In R, the equivalent would be:
```r
x <- 15
if (x > 10) {
    print(paste(x, "is greater than 10"))
} else {
    print(paste(x, "is not greater than 10"))
}
```
Try this code in RStudio.

### Exercise 3: Checking Even or Odd
Write a program in both Python (Colab) and R (RStudio) that takes a number as input from the user, checks if it's even or odd, and prints the result.

## Section 4: Visualization in Python and R
Both Python and R offer powerful libraries for data visualization. In Python, `matplotlib` is commonly used, while in R, `ggplot2` is very popular.

In [None]:
# Python example: Plotting with matplotlib
import matplotlib.pyplot as plt

x = [1, 2, 3, 4, 5]
y = [10, 20, 25, 30, 35]
plt.plot(x, y)
plt.title("Simple Line Plot")
plt.xlabel("X axis")
plt.ylabel("Y axis")
plt.show()

In R, you can use `ggplot2` for visualizations:
```r
library(ggplot2)
ggplot(data, aes(x=Name, y=Age)) + geom_bar(stat="identity") + ggtitle("Bar Plot of Age by Name")
```
Try this in RStudio.

### Exercise 4: Visualization
Create a plot that shows the growth of a dataset over time (e.g., monthly sales) in both Python and R. Compare the plotting libraries and their ease of use.

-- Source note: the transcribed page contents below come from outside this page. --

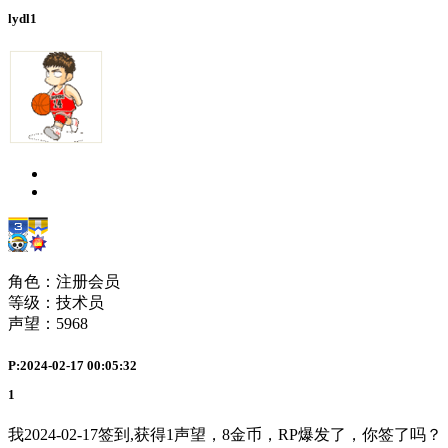
lydl1
角色：注册会员
等级：技术员
声望：
5968
P:2024-02-17 00:05:32
1
我2024-02-17签到,获得1声望，8金币，RP爆发了，你签了吗？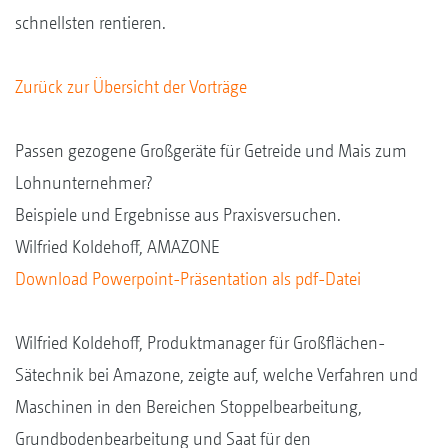
schnellsten rentieren.
Zurück zur Übersicht der Vorträge
Passen gezogene Großgeräte für Getreide und Mais zum
Lohnunternehmer?
Beispiele und Ergebnisse aus Praxisversuchen.
Wilfried Koldehoff, AMAZONE
Download Powerpoint-Präsentation als pdf-Datei
Wilfried Koldehoff, Produktmanager für Großflächen-
Sätechnik bei Amazone, zeigte auf, welche Verfahren und
Maschinen in den Bereichen Stoppelbearbeitung,
Grundbodenbearbeitung und Saat für den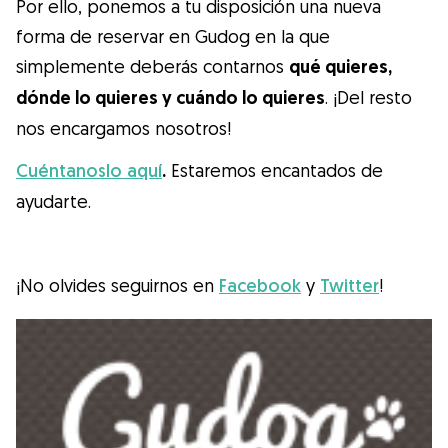
Gudog es la forma más fácil de encontrar y
Por ello, ponemos a tu disposición
una nueva
reservar con el cuidador de perros
forma de reservar en Gudog en la que
perfecto. ¡Miles de cuidadores están
simplemente deberás contarnos
qué quieres,
disponibles para cuidar de tu perro como si
dónde lo quieres y cuándo lo quieres
. ¡Del resto
fuera un miembro más de su familia! Todas
nos encargamos nosotros!
las reservas incluyen Cobertura Veterinaria
Cuéntanoslo aquí
.
Estaremos encantados de
y cancelación gratuíta
ayudarte.
Descubre Gudog
¡No olvides seguirnos en
Facebook
y
Twitter
!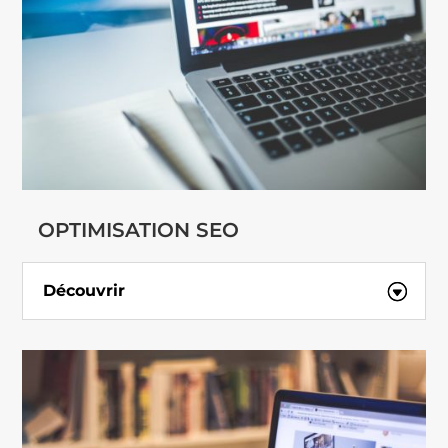
OPTIMISATION SEO
Découvrir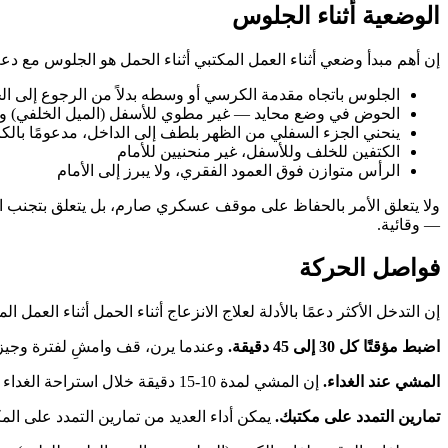
الوضعية أثناء الجلوس
إن أهم مبدأ وضعي أثناء العمل المكتبي أثناء الحمل هو الجلوس مع دعم ا
الجلوس باتجاه مقدمة الكرسي أو وسطه بدلاً من الرجوع إلى ا
الحوض في وضع محايد — غير مطوي للأسفل (الميل الخلفي) وغي
ينحني الجزء السفلي من الظهر بلطف إلى الداخل، مدعومًا بال
الكتفين للخلف وللأسفل، غير منحنيين للأمام
الرأس متوازن فوق العمود الفقري، ولا يبرز إلى الأمام
ولا يتعلق الأمر بالحفاظ على موقف عسكري صارم، بل يتعلق بتجنب الرك
— وقائية.
فواصل الحركة
إن التدخل الأكثر دعمًا بالأدلة لعلاج الانزعاج أثناء الحمل أثناء العم
اضبط مؤقتًا كل 30 إلى 45 دقيقة.
وعندما يرن، قف وامشِ لفترة وجيزة وقم ببعض تمارين التمدد 
المشي عند الغداء.
إن المشي لمدة 10-15 دقيقة خلال استراحة الغداء يحافظ على الدورة الدموية ويوفر الحركة التي قد يفتقر إليها بقية اليوم.
تمارين التمدد على مكتبك.
يمكن أداء العديد من تمارين التمدد على ال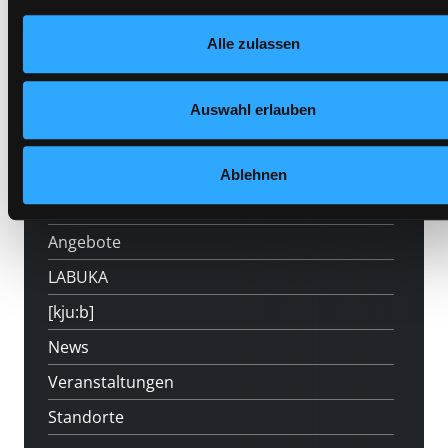
Datenschutzerklärung
und in unserem
Impressum
.
Alle zulassen
Auswahl erlauben
Hotline (Mo-Fr 9 bis 17 Uhr): 0316 872-
800
Ablehnen
Mitgliedschaft
Angebote
LABUKA
[kju:b]
News
Veranstaltungen
Standorte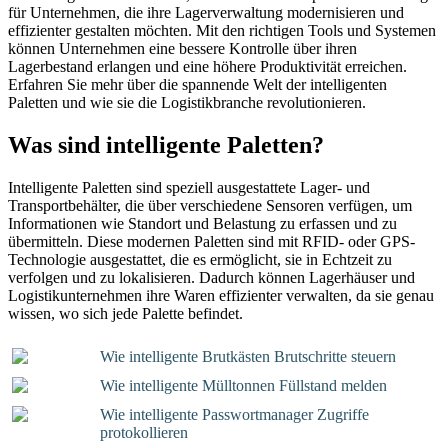
für Unternehmen, die ihre Lagerverwaltung modernisieren und
effizienter gestalten möchten. Mit den richtigen Tools und Systemen
können Unternehmen eine bessere Kontrolle über ihren
Lagerbestand erlangen und eine höhere Produktivität erreichen.
Erfahren Sie mehr über die spannende Welt der intelligenten
Paletten und wie sie die Logistikbranche revolutionieren.
Was sind intelligente Paletten?
Intelligente Paletten sind speziell ausgestattete Lager- und
Transportbehälter, die über verschiedene Sensoren verfügen, um
Informationen wie Standort und Belastung zu erfassen und zu
übermitteln. Diese modernen Paletten sind mit RFID- oder GPS-
Technologie ausgestattet, die es ermöglicht, sie in Echtzeit zu
verfolgen und zu lokalisieren. Dadurch können Lagerhäuser und
Logistikunternehmen ihre Waren effizienter verwalten, da sie genau
wissen, wo sich jede Palette befindet.
Wie intelligente Brutkästen Brutschritte steuern
Wie intelligente Mülltonnen Füllstand melden
Wie intelligente Passwortmanager Zugriffe
protokollieren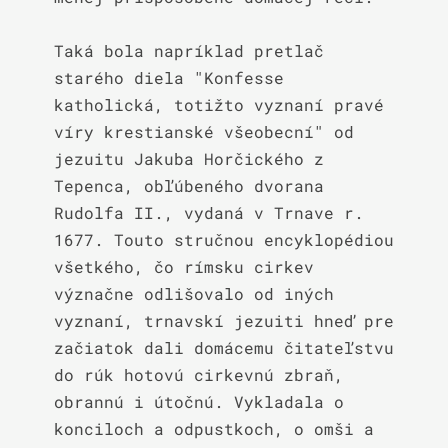
Taká bola napríklad pretlač 
starého diela "Konfesse 
katholická, totižto vyznaní pravé 
víry krestianské všeobecní" od 
jezuitu Jakuba Horčického z 
Tepenca, obľúbeného dvorana 
Rudolfa II., vydaná v Trnave r. 
1677. Touto stručnou encyklopédiou 
všetkého, čo rímsku cirkev 
význačne odlišovalo od iných 
vyznaní, trnavskí jezuiti hneď pre 
začiatok dali domácemu čitateľstvu 
do rúk hotovú cirkevnú zbraň, 
obrannú i útočnú. Vykladala o 
konciloch a odpustkoch, o omši a 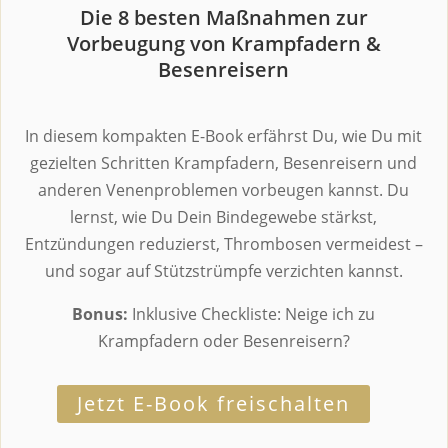
Die 8 besten Maßnahmen zur
Vorbeugung von Krampfadern &
Besenreisern
In diesem kompakten E-Book erfährst Du, wie Du mit
gezielten Schritten Krampfadern, Besenreisern und
anderen Venenproblemen vorbeugen kannst. Du
lernst, wie Du Dein Bindegewebe stärkst,
Entzündungen reduzierst, Thrombosen vermeidest –
und sogar auf Stützstrümpfe verzichten kannst.
Bonus:
Inklusive Checkliste: Neige ich zu
Krampfadern oder Besenreisern?
Jetzt E-Book freischalten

## Section 5: Introduction to Galaxy
Galaxy is an open-source platform for bioinformatics research, providing accessible, reproducible, and transparent computational analyses. You can perform complex workflows like genome analysis, RNA-seq, and much more without needing deep programming knowledge.

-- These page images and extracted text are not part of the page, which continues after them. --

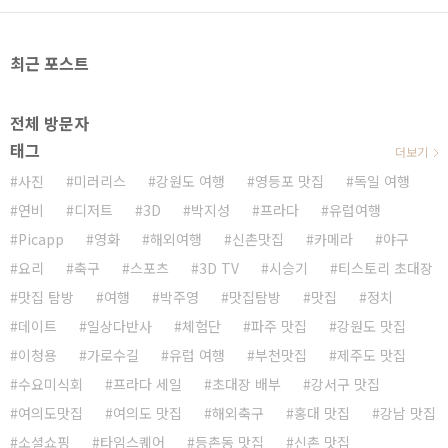
최근 포스트
전체 방문자
태그
더보기
사진
미러리스
강원도 여행
영등포 맛집
독일 여행
연비
디저트
3D
박지성
프라다
유럽여행
Picapp
영화
해외여행
신촌맛집
카메라
야구
요리
축구
스포츠
3D TV
시승기
티스토리 초대장
맛집 탐방
여행
박주영
맛집탐방
맛집
정치
데이트
일상다반사
체험단
파주 맛집
강원도 맛집
이청용
가로수길
유럽 여행
부천맛집
제주도 맛집
수요미식회
프라다 세일
초대장 배부
강서구 맛집
여의도맛집
여의도 맛집
해외축구
홍대 맛집
강남 맛집
소셜쇼핑
타임스퀘어
등촌동 맛집
신촌 맛집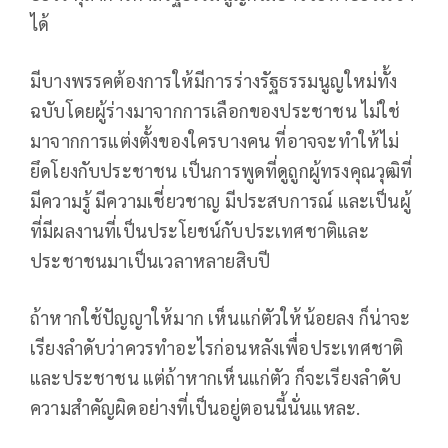
ได้
มีบางพรรคต้องการให้มีการร่างรัฐธรรมนูญใหม่ทั้ง
ฉบับโดยผู้ร่างมาจากการเลือกของประชาชน ไม่ใช่
มาจากการแต่งตั้งของใครบางคน ที่อาจจะทำให้ไม่
ยึดโยงกับประชาชน เป็นการพูดที่ดูถูกผู้ทรงคุณวุฒิที่
มีความรู้ มีความเชี่ยวชาญ มีประสบการณ์ และเป็นผู้
ที่มีผลงานที่เป็นประโยชน์กับประเทศชาติและ
ประชาชนมาเป็นเวลาหลายสิบปี
ถ้าหากใช้ปัญญาให้มาก เห็นแก่ตัวให้น้อยลง ก็น่าจะ
เรียงลำดับว่าควรทำอะไรก่อนหลังเพื่อประเทศชาติ
และประชาชน แต่ถ้าหากเห็นแก่ตัว ก็จะเรียงลำดับ
ความสำคัญผิดอย่างที่เป็นอยู่ตอนนี้นั่นแหละ.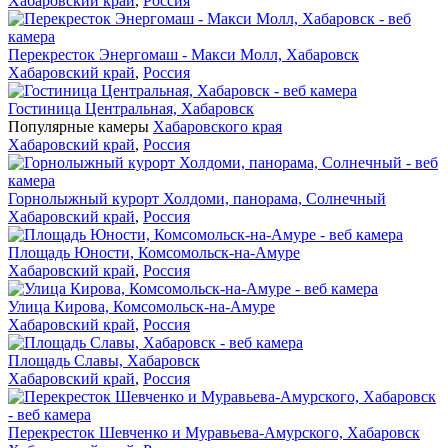
Хабаровский край
,
Россия
Перекресток Энергомаш - Макси Молл, Хабаровск
Хабаровский край
,
Россия
Гостиница Центральная, Хабаровск
Популярные камеры
Хабаровского края
Хабаровский край
,
Россия
Горнолыжный курорт Холдоми, панорама, Солнечный
Хабаровский край
,
Россия
Площадь Юности, Комсомольск-на-Амуре
Хабаровский край
,
Россия
Улица Кирова, Комсомольск-на-Амуре
Хабаровский край
,
Россия
Площадь Славы, Хабаровск
Хабаровский край
,
Россия
Перекресток Шевченко и Муравьева-Амурского, Хабаровск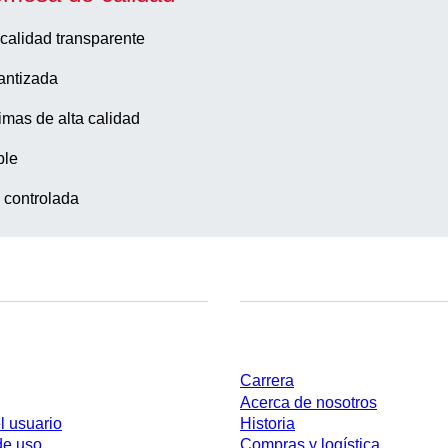
calidad transparente
antizada
imas de alta calidad
ble
 controlada
Empresa y carrera
Carrera
Acerca de nosotros
l usuario
Historia
de uso
Compras y logística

### Getting Started with Galaxy
- Visit [usegalaxy.org](https://usegalaxy.org/)
- Create an account and explore its tools and workflows.
- You can upload your own data or use public datasets to run analysis pipelines such as mapping, assembly, and variant calling.

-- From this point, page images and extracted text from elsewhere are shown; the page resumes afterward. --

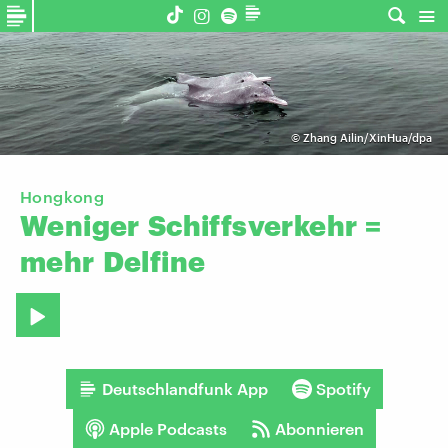
©
Zhang Ailin/XinHua/dpa
Hongkong
Weniger
Schiffsverkehr
=
mehr
Delfine
Deutschlandfunk App
Spotify
Apple Podcasts
Abonnieren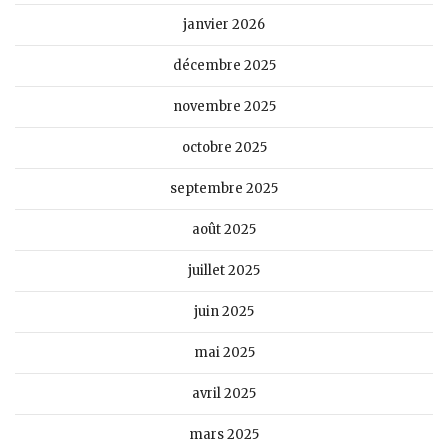
janvier 2026
décembre 2025
novembre 2025
octobre 2025
septembre 2025
août 2025
juillet 2025
juin 2025
mai 2025
avril 2025
mars 2025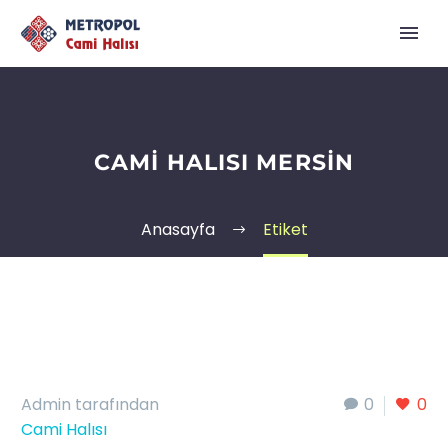
CAMI HALISI MERSIN
Anasayfa
Etiket
Admin tarafından
0
0
Cami Halısı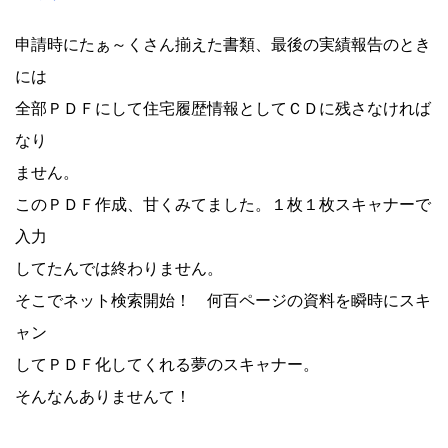
申請時にたぁ～くさん揃えた書類、最後の実績報告のとき
には
全部ＰＤＦにして住宅履歴情報としてＣＤに残さなければ
なり
ません。
このＰＤＦ作成、甘くみてました。１枚１枚スキャナーで
入力
してたんでは終わりません。
そこでネット検索開始！ 何百ページの資料を瞬時にスキ
ャン
してＰＤＦ化してくれる夢のスキャナー。
そんなんありませんて！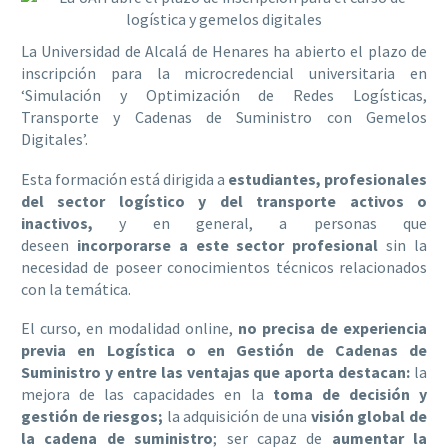
La Universidad de Alcalá de Henares ha abierto el plazo de
inscripción para la microcredencial universitaria en
‘Simulación y Optimización de Redes Logísticas,
Transporte y Cadenas de Suministro con Gemelos
Digitales’.
Esta formación está dirigida a
estudiantes, profesionales
del sector logístico y del transporte activos o
inactivos,
y en general, a personas que
deseen
incorporarse a este sector profesional
sin la
necesidad de poseer conocimientos técnicos relacionados
con la temática.
El curso, en modalidad online,
no precisa de experiencia
previa en Logística o en Gestión de Cadenas de
Suministro y entre las ventajas que aporta destacan:
la
mejora de las capacidades en la
toma de decisión y
gestión de riesgos
;
la adquisición de una
visión global de
la cadena de suministro
; ser capaz de
aumentar la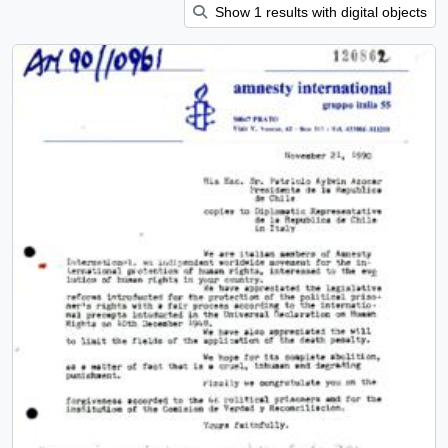
Show 1 results with digital objects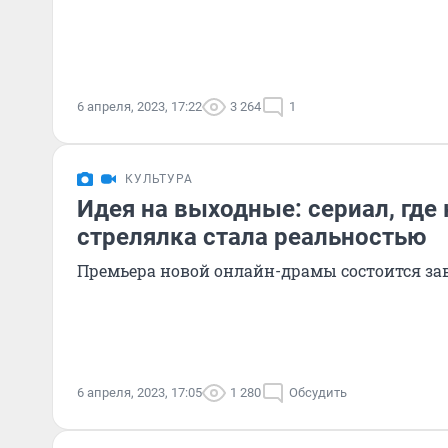
6 апреля, 2023, 17:22
3 264
1
КУЛЬТУРА
Идея на выходные: сериал, где
стрелялка стала реальностью
Премьера новой онлайн-драмы состоится за
6 апреля, 2023, 17:05
1 280
Обсудить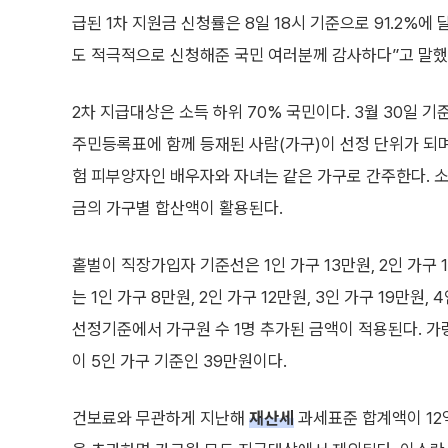
급된 1차 지원금 신청률은 8일 18시 기준으로 91.2%에
도 적극적으로 신청해준 국민 여러분께 감사하다”고 말했
2차 지급대상은 소득 하위 70% 국민이다. 3월 30일
주민등록표에 함께 등재된 사람(가구)이 선정 단위가 되
험 피부양자인 배우자와 자녀는 같은 가구로 간주한다. 소
금의 가구별 합산액이 활용된다.
홑벌이 직장가입자 기준선은 1인 가구 13만원, 2인 가구 1
는 1인 가구 8만원, 2인 가구 12만원, 3인 가구 19만원
선정기준에서 가구원 수 1명 추가된 금액이 적용된다. 가
이 5인 가구 기준인 39만원이다.
건보료와 무관하게 지난해
재산세
과세표준 합계액이 12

### Exercise 5: Bioinformatics with Galaxy
Explore Galaxy and try running a basic workflow such as read alignment or variant calling. Compare the ease of use of Galaxy's graphical interface with scripting in Python or R for similar bioinformatics tasks.

## Homework Assignment
Pick a dataset of your choice (from Kaggle, Galaxy, or another source) and analyze it using Python in Google Colab. Then, repeat the analysis using R in RStudio or a similar platform. Prepare a short report comparing the two workflows, highlighting what you found easier or more challenging in each environment.